Task objective
This exercise calls for every record to be set down exactly.
Dataset content Block Start
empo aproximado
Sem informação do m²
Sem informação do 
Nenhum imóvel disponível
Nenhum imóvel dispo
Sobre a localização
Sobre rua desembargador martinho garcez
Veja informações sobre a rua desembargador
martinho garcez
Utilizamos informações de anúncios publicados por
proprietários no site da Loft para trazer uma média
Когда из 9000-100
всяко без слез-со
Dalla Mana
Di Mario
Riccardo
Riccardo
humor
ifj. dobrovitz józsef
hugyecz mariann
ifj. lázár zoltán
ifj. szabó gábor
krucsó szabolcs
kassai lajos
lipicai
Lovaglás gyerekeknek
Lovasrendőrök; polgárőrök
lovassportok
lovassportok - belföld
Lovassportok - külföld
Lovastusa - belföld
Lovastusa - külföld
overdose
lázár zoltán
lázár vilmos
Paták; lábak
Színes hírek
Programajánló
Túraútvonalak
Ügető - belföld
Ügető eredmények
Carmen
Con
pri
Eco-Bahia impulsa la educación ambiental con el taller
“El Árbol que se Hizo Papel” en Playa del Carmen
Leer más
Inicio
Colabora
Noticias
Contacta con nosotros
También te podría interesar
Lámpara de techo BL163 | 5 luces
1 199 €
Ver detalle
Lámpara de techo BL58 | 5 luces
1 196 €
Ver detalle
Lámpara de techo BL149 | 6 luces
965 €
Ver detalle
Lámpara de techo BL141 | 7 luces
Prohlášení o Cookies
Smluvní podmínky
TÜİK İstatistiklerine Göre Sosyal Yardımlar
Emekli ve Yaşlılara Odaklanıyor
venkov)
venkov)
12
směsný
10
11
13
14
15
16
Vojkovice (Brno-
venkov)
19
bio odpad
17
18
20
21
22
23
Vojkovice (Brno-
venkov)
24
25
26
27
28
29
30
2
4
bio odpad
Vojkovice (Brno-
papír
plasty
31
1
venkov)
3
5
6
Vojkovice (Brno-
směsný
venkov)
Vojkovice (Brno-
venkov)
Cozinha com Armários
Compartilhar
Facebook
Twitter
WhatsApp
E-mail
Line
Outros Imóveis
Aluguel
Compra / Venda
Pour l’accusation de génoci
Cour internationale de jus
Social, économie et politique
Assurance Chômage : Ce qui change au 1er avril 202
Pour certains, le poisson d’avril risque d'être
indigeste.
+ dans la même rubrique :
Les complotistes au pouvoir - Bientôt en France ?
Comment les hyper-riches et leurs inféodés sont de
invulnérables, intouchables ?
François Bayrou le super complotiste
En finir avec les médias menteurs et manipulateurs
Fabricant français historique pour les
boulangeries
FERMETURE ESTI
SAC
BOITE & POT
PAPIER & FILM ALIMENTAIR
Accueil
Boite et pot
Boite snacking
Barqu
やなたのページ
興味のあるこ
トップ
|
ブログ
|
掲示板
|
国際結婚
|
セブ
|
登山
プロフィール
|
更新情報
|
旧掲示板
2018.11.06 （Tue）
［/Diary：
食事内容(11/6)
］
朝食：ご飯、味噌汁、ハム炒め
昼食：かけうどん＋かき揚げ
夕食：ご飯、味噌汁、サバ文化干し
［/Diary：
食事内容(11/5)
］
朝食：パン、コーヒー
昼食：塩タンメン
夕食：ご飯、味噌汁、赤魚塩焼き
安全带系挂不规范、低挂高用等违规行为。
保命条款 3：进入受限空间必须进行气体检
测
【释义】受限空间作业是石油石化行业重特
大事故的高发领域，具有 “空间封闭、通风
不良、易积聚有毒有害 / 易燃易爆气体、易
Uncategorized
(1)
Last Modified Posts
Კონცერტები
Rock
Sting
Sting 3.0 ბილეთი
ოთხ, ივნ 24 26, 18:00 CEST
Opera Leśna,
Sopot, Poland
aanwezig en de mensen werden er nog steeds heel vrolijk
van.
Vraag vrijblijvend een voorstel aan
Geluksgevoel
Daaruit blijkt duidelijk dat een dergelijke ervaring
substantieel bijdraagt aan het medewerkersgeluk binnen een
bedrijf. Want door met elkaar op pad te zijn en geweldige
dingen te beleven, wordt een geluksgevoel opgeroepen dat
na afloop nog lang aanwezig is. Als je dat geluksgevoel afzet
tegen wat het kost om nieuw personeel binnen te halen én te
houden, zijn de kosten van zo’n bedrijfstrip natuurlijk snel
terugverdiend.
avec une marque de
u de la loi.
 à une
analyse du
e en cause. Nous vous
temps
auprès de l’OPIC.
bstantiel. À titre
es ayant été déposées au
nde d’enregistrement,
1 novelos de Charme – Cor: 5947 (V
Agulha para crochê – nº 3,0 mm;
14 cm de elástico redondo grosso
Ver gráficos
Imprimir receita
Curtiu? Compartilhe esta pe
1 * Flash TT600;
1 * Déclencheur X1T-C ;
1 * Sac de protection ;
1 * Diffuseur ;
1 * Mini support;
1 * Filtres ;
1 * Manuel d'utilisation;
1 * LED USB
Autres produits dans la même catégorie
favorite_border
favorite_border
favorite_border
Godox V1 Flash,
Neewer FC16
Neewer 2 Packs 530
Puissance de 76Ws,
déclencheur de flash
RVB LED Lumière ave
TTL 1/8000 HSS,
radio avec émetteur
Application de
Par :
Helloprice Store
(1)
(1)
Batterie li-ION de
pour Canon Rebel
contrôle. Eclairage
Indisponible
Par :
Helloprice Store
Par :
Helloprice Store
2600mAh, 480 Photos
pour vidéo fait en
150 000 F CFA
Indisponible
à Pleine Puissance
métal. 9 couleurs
Dataset content Block End
Written response
empo aproximado
Sem informação do m²
Sem informação do 
Nenhum imóvel disponível
Nenhum imóvel dispo
Sobre a localização
Sobre rua desembargador martinho garcez
Veja informações sobre a rua desembargador
martinho garcez
Utilizamos informações de anúncios publicados por
proprietários no site da Loft para trazer uma média
Когда из 9000-100
всяко без слез-со
Dalla Mana
Di Mario
Riccardo
Riccardo
humor
ifj. dobrovitz józsef
hugyecz mariann
ifj. lázár zoltán
ifj. szabó gábor
krucsó szabolcs
kassai lajos
lipicai
Lovaglás gyerekeknek
Lovasrendőrök; polgárőrök
lovassportok
lovassportok - belföld
Lovassportok - külföld
Lovastusa - belföld
Lovastusa - külföld
overdose
lázár zoltán
lázár vilmos
Paták; lábak
Színes hírek
Programajánló
Túraútvonalak
Ügető - belföld
Ügető eredmények
Carmen
Con
pri
Eco-Bahia impulsa la educación ambiental con el taller
“El Árbol que se Hizo Papel” en Playa del Carmen
Leer más
Inicio
Colabora
Noticias
Contacta con nosotros
También te podría interesar
Lámpara de techo BL163 | 5 luces
1 199 €
Ver detalle
Lámpara de techo BL58 | 5 luces
1 196 €
Ver detalle
Lámpara de techo BL149 | 6 luces
965 €
Ver detalle
Lámpara de techo BL141 | 7 luces
Prohlášení o Cookies
Smluvní podmínky
TÜİK İstatistiklerine Göre Sosyal Yardımlar
Emekli ve Yaşlılara Odaklanıyor
venkov)
venkov)
12
směsný
10
11
13
14
15
16
Vojkovice (Brno-
venkov)
19
bio odpad
17
18
20
21
22
23
Vojkovice (Brno-
venkov)
24
25
26
27
28
29
30
2
4
bio odpad
Vojkovice (Brno-
papír
plasty
31
1
venkov)
3
5
6
Vojkovice (Brno-
směsný
venkov)
Vojkovice (Brno-
venkov)
Cozinha com Armários
Compartilhar
Facebook
Twitter
WhatsApp
E-mail
Line
Outros Imóveis
Aluguel
Compra / Venda
Pour l’accusation de génoci
Cour internationale de jus
Social, économie et politique
Assurance Chômage : Ce qui change au 1er avril 202
Pour certains, le poisson d’avril risque d'être
indigeste.
+ dans la même rubrique :
Les complotistes au pouvoir - Bientôt en France ?
Comment les hyper-riches et leurs inféodés sont de
invulnérables, intouchables ?
François Bayrou le super complotiste
En finir avec les médias menteurs et manipulateurs
Fabricant français historique pour les
boulangeries
FERMETURE ESTI
SAC
BOITE & POT
PAPIER & FILM ALIMENTAIR
Accueil
Boite et pot
Boite snacking
Barqu
やなたのページ
興味のあるこ
トップ
|
ブログ
|
掲示板
|
国際結婚
|
セブ
|
登山
プロフィール
|
更新情報
|
旧掲示板
2018.11.06 （Tue）
［/Diary：
食事内容(11/6)
］
朝食：ご飯、味噌汁、ハム炒め
昼食：かけうどん＋かき揚げ
夕食：ご飯、味噌汁、サバ文化干し
［/Diary：
食事内容(11/5)
］
朝食：パン、コーヒー
昼食：塩タンメン
夕食：ご飯、味噌汁、赤魚塩焼き
安全带系挂不规范、低挂高用等违规行为。
保命条款 3：进入受限空间必须进行气体检
测
【释义】受限空间作业是石油石化行业重特
大事故的高发领域，具有 “空间封闭、通风
不良、易积聚有毒有害 / 易燃易爆气体、易
Uncategorized
(1)
Last Modified Posts
Კონცერტები
Rock
Sting
Sting 3.0 ბილეთი
ოთხ, ივნ 24 26, 18:00 CEST
Opera Leśna,
Sopot, Poland
aanwezig en de mensen werden er nog steeds heel vrolijk
van.
Vraag vrijblijvend een voorstel aan
Geluksgevoel
Daaruit blijkt duidelijk dat een dergelijke ervaring
substantieel bijdraagt aan het medewerkersgeluk binnen een
bedrijf. Want door met elkaar op pad te zijn en geweldige
dingen te beleven, wordt een geluksgevoel opgeroepen dat
na afloop nog lang aanwezig is. Als je dat geluksgevoel afzet
tegen wat het kost om nieuw personeel binnen te halen én te
houden, zijn de kosten van zo’n bedrijfstrip natuurlijk snel
terugverdiend.
avec une marque de
u de la loi.
 à une
analyse du
e en cause. Nous vous
temps
auprès de l’OPIC.
bstantiel. À titre
es ayant été déposées au
nde d’enregistrement,
1 novelos de Charme – Cor: 5947 (V
Agulha para crochê – nº 3,0 mm;
14 cm de elástico redondo grosso
Ver gráficos
Imprimir receita
Curtiu? Compartilhe esta pe
1 * Flash TT600;
1 * Déclencheur X1T-C ;
1 * Sac de protection ;
1 * Diffuseur ;
1 * Mini support;
1 * Filtres ;
1 * Manuel d'utilisation;
1 * LED USB
Autres produits dans la même catégorie
favorite_border
favorite_border
favorite_border
Godox V1 Flash,
Neewer FC16
Neewer 2 Packs 530
Puissance de 76Ws,
déclencheur de flash
RVB LED Lumière ave
TTL 1/8000 HSS,
radio avec émetteur
Application de
Par :
Helloprice Store
(1)
(1)
Batterie li-ION de
pour Canon Rebel
contrôle. Eclairage
Indisponible
Par :
Helloprice Store
Par :
Helloprice Store
2600mAh, 480 Photos
pour vidéo fait en
150 000 F CFA
Indisponible
à Pleine Puissance
métal. 9 couleurs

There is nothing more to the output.